▼

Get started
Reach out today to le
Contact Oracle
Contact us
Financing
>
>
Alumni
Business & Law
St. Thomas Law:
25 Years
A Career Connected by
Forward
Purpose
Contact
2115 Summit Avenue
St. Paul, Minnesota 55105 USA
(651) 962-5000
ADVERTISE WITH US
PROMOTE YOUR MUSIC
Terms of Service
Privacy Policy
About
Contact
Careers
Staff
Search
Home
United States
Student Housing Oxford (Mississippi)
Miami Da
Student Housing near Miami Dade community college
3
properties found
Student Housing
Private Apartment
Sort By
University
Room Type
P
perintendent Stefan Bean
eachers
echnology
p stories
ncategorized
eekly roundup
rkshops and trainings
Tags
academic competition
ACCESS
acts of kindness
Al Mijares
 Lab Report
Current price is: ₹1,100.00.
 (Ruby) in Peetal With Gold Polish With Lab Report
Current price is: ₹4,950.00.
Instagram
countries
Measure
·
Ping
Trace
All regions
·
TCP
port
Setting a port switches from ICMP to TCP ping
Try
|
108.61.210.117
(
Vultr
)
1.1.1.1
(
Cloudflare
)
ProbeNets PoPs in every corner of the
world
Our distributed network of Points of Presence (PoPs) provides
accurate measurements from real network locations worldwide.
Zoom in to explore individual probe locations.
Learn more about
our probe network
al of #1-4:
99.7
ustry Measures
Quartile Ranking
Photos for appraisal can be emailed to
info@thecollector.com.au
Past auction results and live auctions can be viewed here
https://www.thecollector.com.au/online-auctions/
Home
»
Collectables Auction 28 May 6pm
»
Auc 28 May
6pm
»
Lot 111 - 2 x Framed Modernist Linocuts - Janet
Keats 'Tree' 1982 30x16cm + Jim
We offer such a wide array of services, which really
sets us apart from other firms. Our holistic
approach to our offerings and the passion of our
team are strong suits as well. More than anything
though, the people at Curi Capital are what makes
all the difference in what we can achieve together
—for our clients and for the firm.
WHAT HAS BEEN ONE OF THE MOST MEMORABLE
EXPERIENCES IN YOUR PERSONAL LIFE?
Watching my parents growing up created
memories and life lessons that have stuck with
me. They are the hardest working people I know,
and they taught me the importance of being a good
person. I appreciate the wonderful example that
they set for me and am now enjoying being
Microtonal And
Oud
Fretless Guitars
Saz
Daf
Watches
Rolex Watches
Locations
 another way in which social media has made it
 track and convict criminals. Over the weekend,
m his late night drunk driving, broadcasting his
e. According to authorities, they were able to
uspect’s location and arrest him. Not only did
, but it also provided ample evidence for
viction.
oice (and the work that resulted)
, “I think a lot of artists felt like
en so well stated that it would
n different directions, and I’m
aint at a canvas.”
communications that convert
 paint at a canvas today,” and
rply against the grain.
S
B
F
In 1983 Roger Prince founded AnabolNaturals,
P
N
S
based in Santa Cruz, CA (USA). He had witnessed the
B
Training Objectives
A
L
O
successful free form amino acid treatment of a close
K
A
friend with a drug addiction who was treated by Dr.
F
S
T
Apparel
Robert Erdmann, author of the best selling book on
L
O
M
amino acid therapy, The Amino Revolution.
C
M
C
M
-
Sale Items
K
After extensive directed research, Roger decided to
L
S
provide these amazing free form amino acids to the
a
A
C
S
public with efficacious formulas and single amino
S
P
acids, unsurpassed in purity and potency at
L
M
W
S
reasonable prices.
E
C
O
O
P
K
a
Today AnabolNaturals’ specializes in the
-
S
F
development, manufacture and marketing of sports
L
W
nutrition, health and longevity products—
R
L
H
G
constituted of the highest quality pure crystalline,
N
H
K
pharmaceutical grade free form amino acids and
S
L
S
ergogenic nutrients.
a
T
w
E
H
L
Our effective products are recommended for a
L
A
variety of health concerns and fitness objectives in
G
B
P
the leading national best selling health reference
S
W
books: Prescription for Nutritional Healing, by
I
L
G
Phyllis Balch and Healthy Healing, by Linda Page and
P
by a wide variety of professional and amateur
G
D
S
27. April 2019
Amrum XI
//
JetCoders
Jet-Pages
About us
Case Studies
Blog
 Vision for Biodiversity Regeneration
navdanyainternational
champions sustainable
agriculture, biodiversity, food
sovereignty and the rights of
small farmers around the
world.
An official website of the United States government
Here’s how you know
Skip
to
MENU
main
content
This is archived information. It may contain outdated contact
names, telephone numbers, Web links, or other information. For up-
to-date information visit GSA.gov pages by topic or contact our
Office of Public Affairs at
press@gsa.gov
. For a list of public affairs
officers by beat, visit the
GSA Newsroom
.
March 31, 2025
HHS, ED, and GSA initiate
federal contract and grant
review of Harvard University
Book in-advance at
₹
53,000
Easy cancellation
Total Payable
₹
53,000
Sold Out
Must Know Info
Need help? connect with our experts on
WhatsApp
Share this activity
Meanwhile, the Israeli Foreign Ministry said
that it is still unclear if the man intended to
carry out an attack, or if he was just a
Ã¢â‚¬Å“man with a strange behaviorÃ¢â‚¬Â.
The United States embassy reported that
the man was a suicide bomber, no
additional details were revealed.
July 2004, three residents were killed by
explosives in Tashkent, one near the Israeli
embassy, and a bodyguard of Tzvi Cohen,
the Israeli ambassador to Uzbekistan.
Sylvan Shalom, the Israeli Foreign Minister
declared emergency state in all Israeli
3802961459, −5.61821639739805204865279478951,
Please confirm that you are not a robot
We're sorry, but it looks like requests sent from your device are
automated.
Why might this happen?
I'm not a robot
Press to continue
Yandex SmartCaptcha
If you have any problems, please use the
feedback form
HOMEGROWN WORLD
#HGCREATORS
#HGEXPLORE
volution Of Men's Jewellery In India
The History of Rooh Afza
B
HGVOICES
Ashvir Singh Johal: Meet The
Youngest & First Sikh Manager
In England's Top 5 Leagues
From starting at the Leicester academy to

▲

Your task is to retype the records above exactly.

Get started
Reach out today to le
Contact Oracle
Contact us
Financing
>
>
Alumni
Business & Law
St. Thomas Law:
25 Years
A Career Connected by
Forward
Purpose
Contact
2115 Summit Avenue
St. Paul, Minnesota 55105 USA
(651) 962-5000
ADVERTISE WITH US
PROMOTE YOUR MUSIC
Terms of Service
Privacy Policy
About
Contact
Careers
Staff
Search
Home
United States
Student Housing Oxford (Mississippi)
Miami Da
Student Housing near Miami Dade community college
3
properties found
Student Housing
Private Apartment
Sort By
University
Room Type
P
perintendent Stefan Bean
eachers
echnology
p stories
ncategorized
eekly roundup
rkshops and trainings
Tags
academic competition
ACCESS
acts of kindness
Al Mijares
 Lab Report
Current price is: ₹1,100.00.
 (Ruby) in Peetal With Gold Polish With Lab Report
Current price is: ₹4,950.00.
Instagram
countries
Measure
·
Ping
Trace
All regions
·
TCP
port
Setting a port switches from ICMP to TCP ping
Try
|
108.61.210.117
(
Vultr
)
1.1.1.1
(
Cloudflare
)
ProbeNets PoPs in every corner of the
world
Our distributed network of Points of Presence (PoPs) provides
accurate measurements from real network locations worldwide.
Zoom in to explore individual probe locations.
Learn more about
our probe network
al of #1-4:
99.7
ustry Measures
Quartile Ranking
Photos for appraisal can be emailed to
info@thecollector.com.au
Past auction results and live auctions can be viewed here
https://www.thecollector.com.au/online-auctions/
Home
»
Collectables Auction 28 May 6pm
»
Auc 28 May
6pm
»
Lot 111 - 2 x Framed Modernist Linocuts - Janet
Keats 'Tree' 1982 30x16cm + Jim
We offer such a wide array of services, which really
sets us apart from other firms. Our holistic
approach to our offerings and the passion of our
team are strong suits as well. More than anything
though, the people at Curi Capital are what makes
all the difference in what we can achieve together
—for our clients and for the firm.
WHAT HAS BEEN ONE OF THE MOST MEMORABLE
EXPERIENCES IN YOUR PERSONAL LIFE?
Watching my parents growing up created
memories and life lessons that have stuck with
me. They are the hardest working people I know,
and they taught me the importance of being a good
person. I appreciate the wonderful example that
they set for me and am now enjoying being
Microtonal And
Oud
Fretless Guitars
Saz
Daf
Watches
Rolex Watches
Locations
 another way in which social media has made it
 track and convict criminals. Over the weekend,
m his late night drunk driving, broadcasting his
e. According to authorities, they were able to
uspect’s location and arrest him. Not only did
, but it also provided ample evidence for
viction.
oice (and the work that resulted)
, “I think a lot of artists felt like
en so well stated that it would
n different directions, and I’m
aint at a canvas.”
communications that convert
 paint at a canvas today,” and
rply against the grain.
S
B
F
In 1983 Roger Prince founded AnabolNaturals,
P
N
S
based in Santa Cruz, CA (USA). He had witnessed the
B
Training Objectives
A
L
O
successful free form amino acid treatment of a close
K
A
friend with a drug addiction who was treated by Dr.
F
S
T
Apparel
Robert Erdmann, author of the best selling book on
L
O
M
amino acid therapy, The Amino Revolution.
C
M
C
M
-
Sale Items
K
After extensive directed research, Roger decided to
L
S
provide these amazing free form amino acids to the
a
A
C
S
public with efficacious formulas and single amino
S
P
acids, unsurpassed in purity and potency at
L
M
W
S
reasonable prices.
E
C
O
O
P
K
a
Today AnabolNaturals’ specializes in the
-
S
F
development, manufacture and marketing of sports
L
W
nutrition, health and longevity products—
R
L
H
G
constituted of the highest quality pure crystalline,
N
H
K
pharmaceutical grade free form amino acids and
S
L
S
ergogenic nutrients.
a
T
w
E
H
L
Our effective products are recommended for a
L
A
variety of health concerns and fitness objectives in
G
B
P
the leading national best selling health reference
S
W
books: Prescription for Nutritional Healing, by
I
L
G
Phyllis Balch and Healthy Healing, by Linda Page and
P
by a wide variety of professional and amateur
G
D
S
27. April 2019
Amrum XI
//
JetCoders
Jet-Pages
About us
Case Studies
Blog
 Vision for Biodiversity Regeneration
navdanyainternational
champions sustainable
agriculture, biodiversity, food
sovereignty and the rights of
small farmers around the
world.
An official website of the United States government
Here’s how you know
Skip
to
MENU
main
content
This is archived information. It may contain outdated contact
names, telephone numbers, Web links, or other information. For up-
to-date information visit GSA.gov pages by topic or contact our
Office of Public Affairs at
press@gsa.gov
. For a list of public affairs
officers by beat, visit the
GSA Newsroom
.
March 31, 2025
HHS, ED, and GSA initiate
federal contract and grant
review of Harvard University
Book in-advance at
₹
53,000
Easy cancellation
Total Payable
₹
53,000
Sold Out
Must Know Info
Need help? connect with our experts on
WhatsApp
Share this activity
Meanwhile, the Israeli Foreign Ministry said
that it is still unclear if the man intended to
carry out an attack, or if he was just a
Ã¢â‚¬Å“man with a strange behaviorÃ¢â‚¬Â.
The United States embassy reported that
the man was a suicide bomber, no
additional details were revealed.
July 2004, three residents were killed by
explosives in Tashkent, one near the Israeli
embassy, and a bodyguard of Tzvi Cohen,
the Israeli ambassador to Uzbekistan.
Sylvan Shalom, the Israeli Foreign Minister
declared emergency state in all Israeli
3802961459, −5.61821639739805204865279478951,
Please confirm that you are not a robot
We're sorry, but it looks like requests sent from your device are
automated.
Why might this happen?
I'm not a robot
Press to continue
Yandex SmartCaptcha
If you have any problems, please use the
feedback form
HOMEGROWN WORLD
#HGCREATORS
#HGEXPLORE
volution Of Men's Jewellery In India
The History of Rooh Afza
B
HGVOICES
Ashvir Singh Johal: Meet The
Youngest & First Sikh Manager
In England's Top 5 Leagues
From starting at the Leicester academy to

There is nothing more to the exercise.